Qualifications & Training
Generally, medical assistants complete a one-year program after high school at a vocational school or community college. Upon completion, they receive a certificate or diploma. At community colleges, medical assistants can earn a two-year associates degree.
High school courses such as biology, chemistry am anatomy can prepare students for post-secondary medical assistant programs. Classes in vocational or community colleges cover skills and topics such as taking vital signs, entering physicians orders, recording patient information, and billing insurers and patients.
Organizations such as the American Association of Medical Assistants certify medical assistants. To become a certified medical assistant, a candidate must attend a program accredited by the Commission on Association of Allied Health Education Programs or the Accrediting Bureau of Health Education Schools. Generally, the curriculum at these schools includes medical terminology, human anatomy, human physiology, human pathology, diagnosis, clinical procedures, billing and administration of medication.
Medical assistants receive training through vocational or community college programs. However, some physicians or hospitals may orient new hires on equipment, instruments, office procedures and billing codes.
Physicians may prefer applicants who are certified medical assistants. Medicare and Medicaid permit only certified medical assistants to enter diagnostic imaging, medication and laboratory orders into their portals. However, the certification process includes a period of unpaid work under supervision of a doctor.
In general, medical assistants are employed full-time. With clinics increasingly open beyond traditional hours, medical assistants may work evenings or weekends. According to the Bureau of Labor Statistics, nearly six in 10 assistants work in doctor's offices. Conversely, for the 15 percent employed in hospitals, shifts might involve late-nights, weekends or other irregular times. Medical assistants may be on duty during holidays.
Job Outlook & Advancement Opportunities
The U.S. Bureau of Labor Statistics projects an additional 138,900 medical assistant jobs by 2024, or a 23 percent increase. The need for medical assistants will surely track the demand for physicians' services. Baby-boomers seek preventative care from doctors.

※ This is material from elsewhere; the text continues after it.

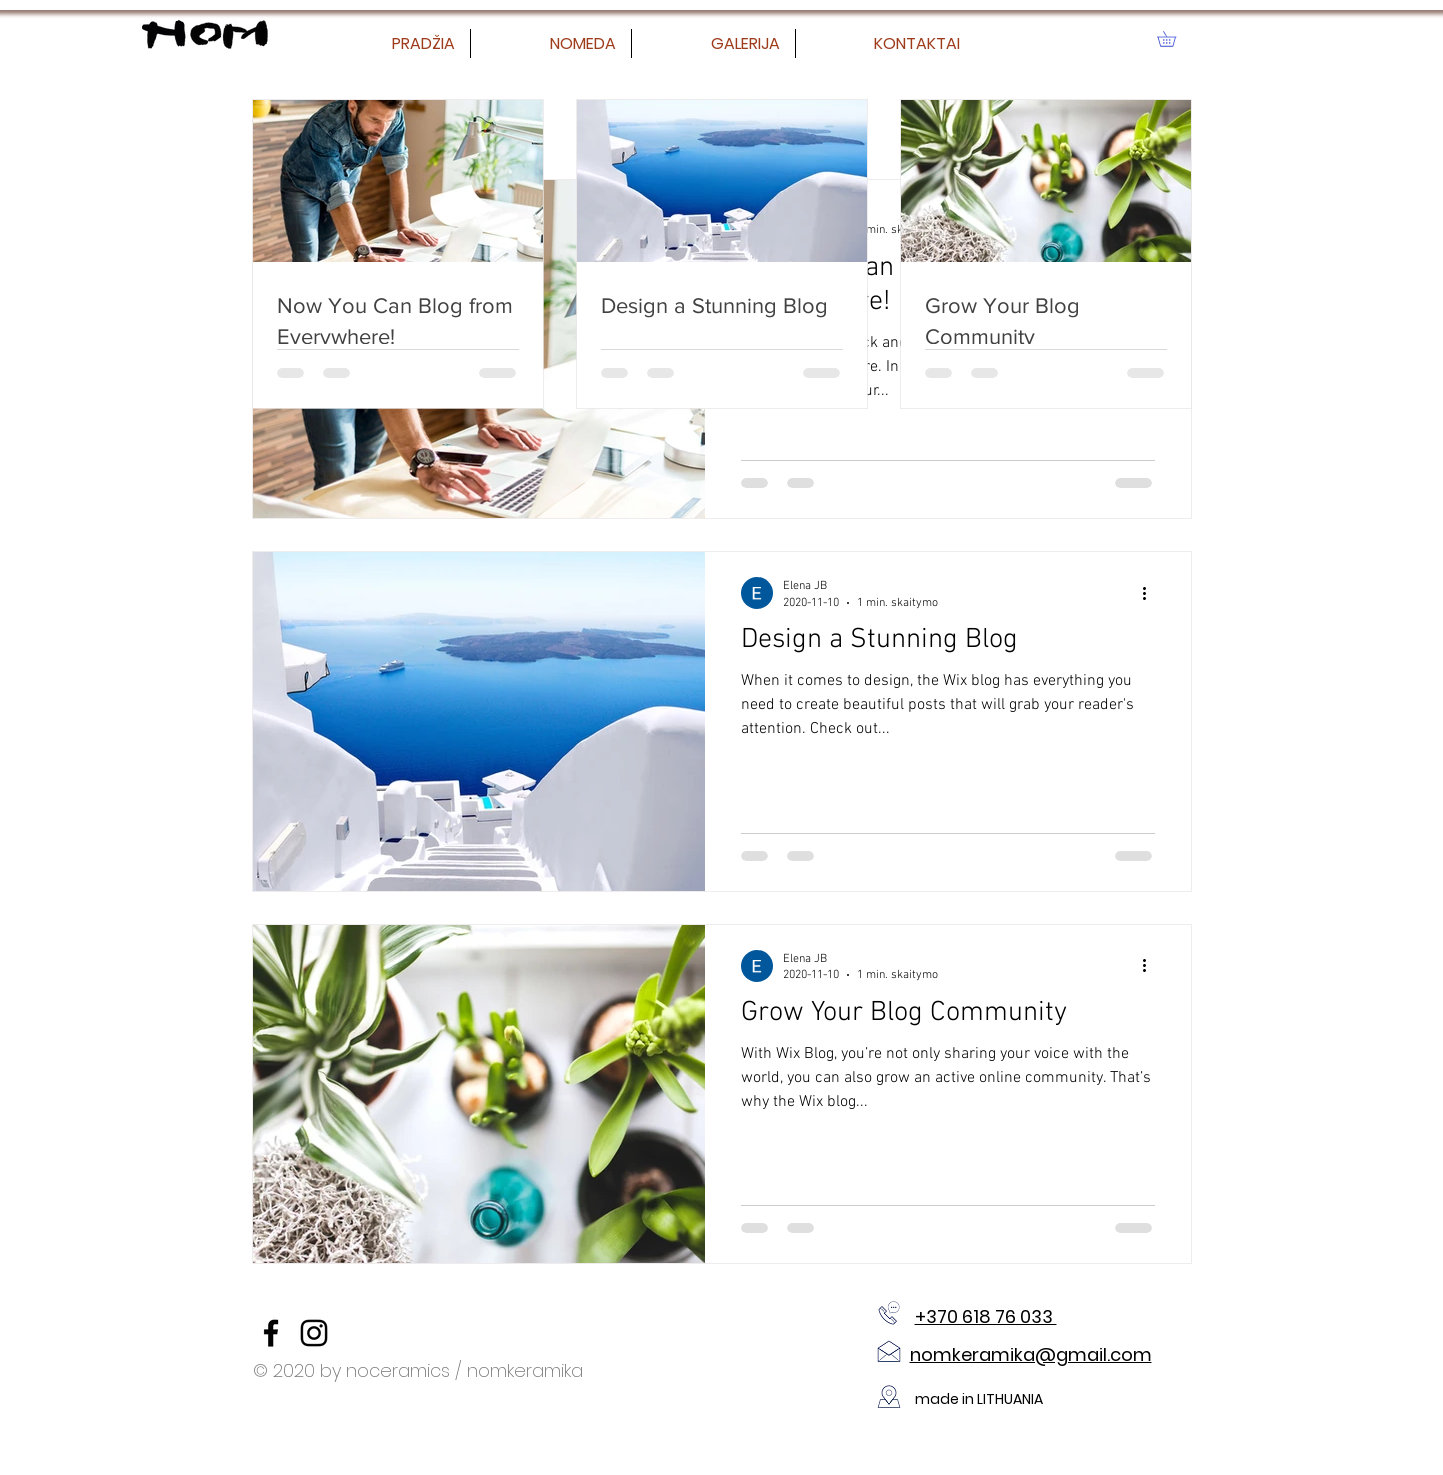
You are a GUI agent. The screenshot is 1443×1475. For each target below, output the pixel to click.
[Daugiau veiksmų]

Moreover, improved access to health insurance is likely to encourage people to seek medical care.
Physicians offices employed the largest number of medical assistants, at 356,000 as of May 2015. General Medical and Surgical Centers came in second at 87,630. Those assistants with skills in handling electronic health records and certification may have advantages in finding employment. In fact, medical assistants must have certification to submit orders through the Medicare and Medicaid computer portals.
According to the U.S. Bureau of Labor Statistics, the average annual pay for medical assistants was $31,910 as of May 2015. That translates to an hourly wage of $15.34.
Longer life spans and access to health insurance will keep physicians and medical assistants in healthy demand. Additionally, medical assistants who bring certification and experience with electronic record management can readily find job opportunities. To sum up the medical assistant job description requires these professionals to exercise patience, empathy, accurate record keeping and ethical handling of patient information.